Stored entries
※ ※ ※
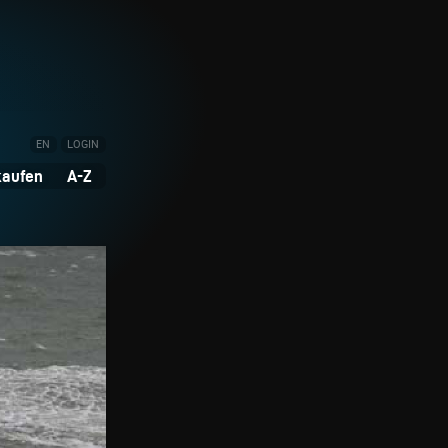
EN
LOGIN
kaufen
A-Z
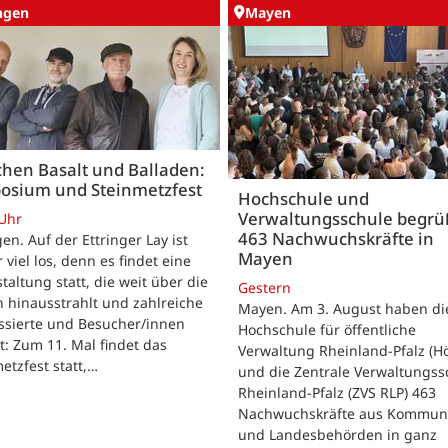
ingen
Mayen
hen Basalt und Balladen:
osium und Steinmetzfest
Hochschule und
Verwaltungsschule begr
 Uhr
463 Nachwuchskräfte in
gen. Auf der Ettringer Lay ist
Mayen
 viel los, denn es findet eine
taltung statt, die weit über die
Gestern
 hinausstrahlt und zahlreiche
Mayen. Am 3. August haben di
ssierte und Besucher/innen
Hochschule für öffentliche
t: Zum 11. Mal findet das
Verwaltung Rheinland-Pfalz (H
etzfest statt,…
und die Zentrale Verwaltungss
Rheinland-Pfalz (ZVS RLP) 463
Nachwuchskräfte aus Kommun
und Landesbehörden in ganz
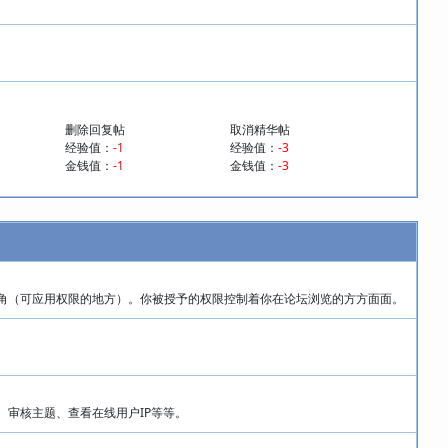
删除回复帖
取消精华帖
经验值：
-1
经验值：
-3
金钱值：
-1
金钱值：
-3
角（可应用权限的地方）。你被授予的权限控制着你在论坛浏览的方方面面。
审核主题、查看在线用户IP等等。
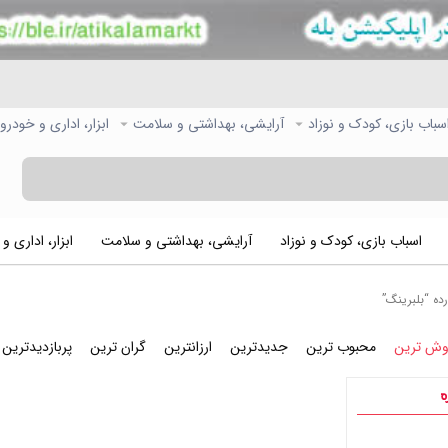
سباب بازی، کودک و نوزاد
آرایشی، بهداشتی و سلامت
ابزار، اداری و خودرو
اسباب بازی، کودک و نوزاد
آرایشی، بهداشتی و سلامت
ابزار، اداری و
ه “بلبرینگ”
وش ترین
محبوب ترین
جدیدترین
ارزانترین
گران ترین
پربازدیدترین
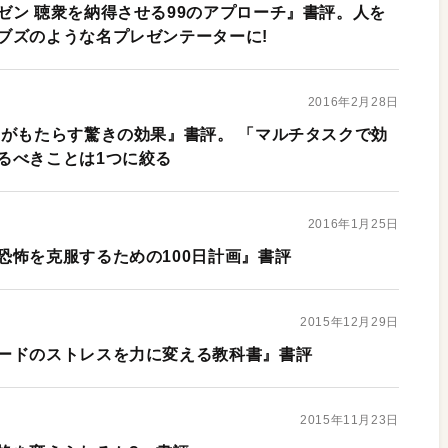
ゼン 聴衆を納得させる99のアプローチ』書評。人を
ブズのような名プレゼンテーターに!
2016年2月28日
中がもたらす驚きの効果』書評。 「マルチタスクで効
るべきことは1つに絞る
2016年1月25日
恐怖を克服するための100日計画』書評
2015年12月29日
ードのストレスを力に変える教科書』書評
2015年11月23日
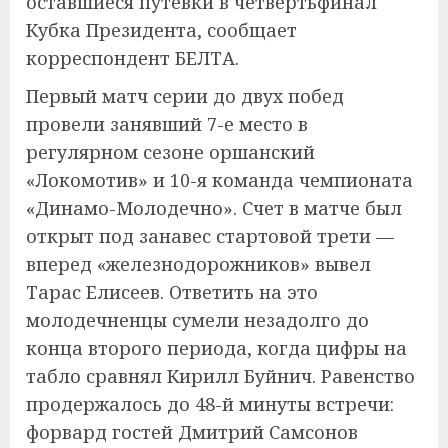
оставшиеся путевки в четвертьфинал
Кубка Президента, сообщает
корреспондент БЕЛТА.
Первый матч серии до двух побед
провели занявший 7-е место в
регулярном сезоне оршанский
«Локомотив» и 10-я команда чемпионата
«Динамо-Молодечно». Счет в матче был
открыт под занавес стартовой трети —
вперед «железнодорожников» вывел
Тарас Елисеев. Ответить на это
молодечненцы сумели незадолго до
конца второго периода, когда цифры на
табло сравнял Кирилл Буйнич. Равенство
продержалось до 48-й минуты встречи:
форвард гостей Дмитрий Самсонов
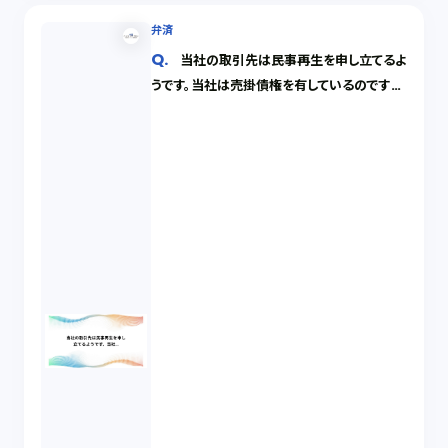
弁済
当社の取引先は民事再生を申し立てるよ
うです。当社は売掛債権を有しているのです
が、民事再生の手続が開始した後に弁済を受
けることはできるのでしょうか。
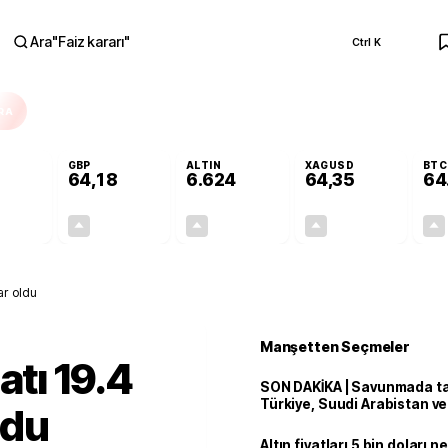
Ara
"
Faiz kararı
"
Ctrl K
RA
GBP
ALTIN
XAGUSD
BTC
64,18
6.624
64,35
64
+0,05%
+0,01%
+2,02%
+4,63%
0,03
0,01
131,12
2,85
ar oldu
Manşetten Seçmeler
atı 19.4
SON DAKİKA | Savunmada tari
Türkiye, Suudi Arabistan v
ldu
'Mekke Anlaşması'nı imzala
Altın fiyatları 5 bin doları 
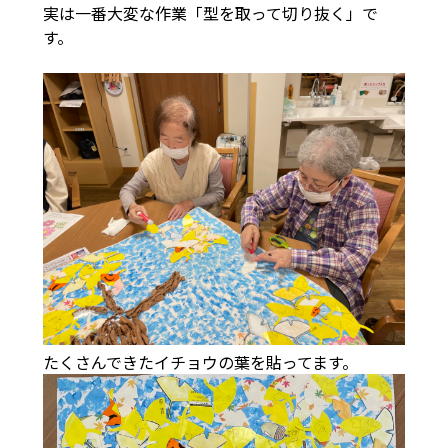
実は一番大変な作業「型を取って切り抜く」で
す。
たくさんできたイチョウの葉を貼ってます。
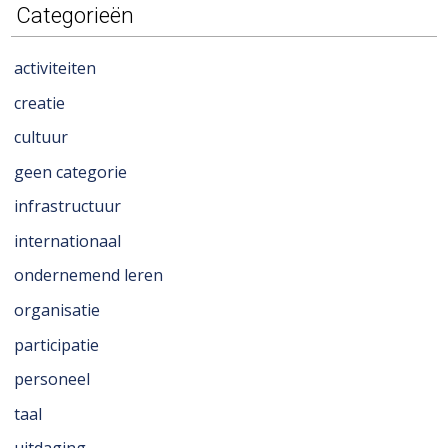
Categorieën
activiteiten
creatie
cultuur
geen categorie
infrastructuur
internationaal
ondernemend leren
organisatie
participatie
personeel
taal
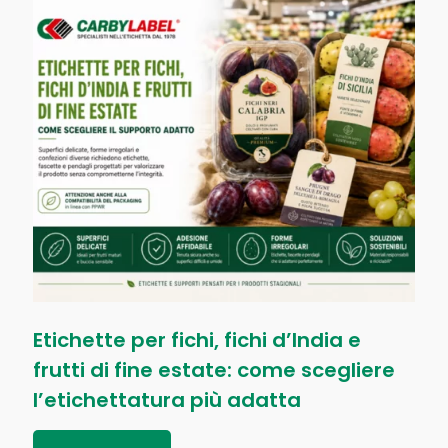
Etichette per fichi, fichi d’India e
frutti di fine estate: come scegliere
l’etichettatura più adatta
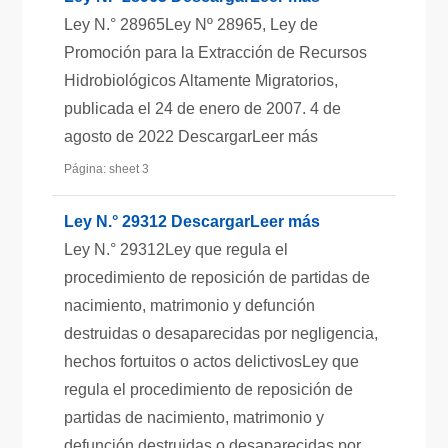
Ley N.° 28965Ley Nº 28965, Ley de
Promoción para la Extracción de Recursos
Hidrobiológicos Altamente Migratorios,
publicada el 24 de enero de 2007. 4 de
agosto de 2022 DescargarLeer más
Página: sheet 3
Ley N.° 29312 DescargarLeer más
Ley N.° 29312Ley que regula el
procedimiento de reposición de partidas de
nacimiento, matrimonio y defunción
destruidas o desaparecidas por negligencia,
hechos fortuitos o actos delictivosLey que
regula el procedimiento de reposición de
partidas de nacimiento, matrimonio y
defunción destruidas o desaparecidas por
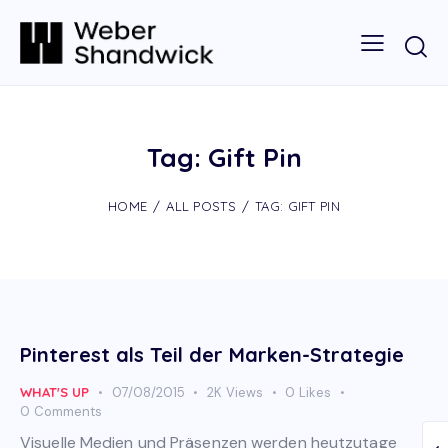
Tag: Gift Pin
HOME
ALL POSTS
TAG: GIFT PIN
Pinterest als Teil der Marken-Strategie
WHAT'S UP
07/08/2015
2K
Views
0
Likes
0
Comments
Visuelle Medien und Präsenzen werden heutzutage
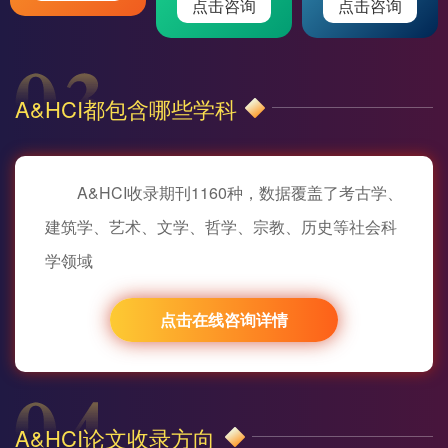
点击咨询
点击咨询
A&HCI都包含哪些学科
A&HCI收录期刊1160种，数据覆盖了考古学、
建筑学、艺术、文学、哲学、宗教、历史等社会科
学领域
点击在线咨询详情
A&HCI论文收录方向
※ ※ ※
=== What you will do ===
If a line in the records includes "procedimiento", it counts toward the total; report that total by itself.

=== Response ===
2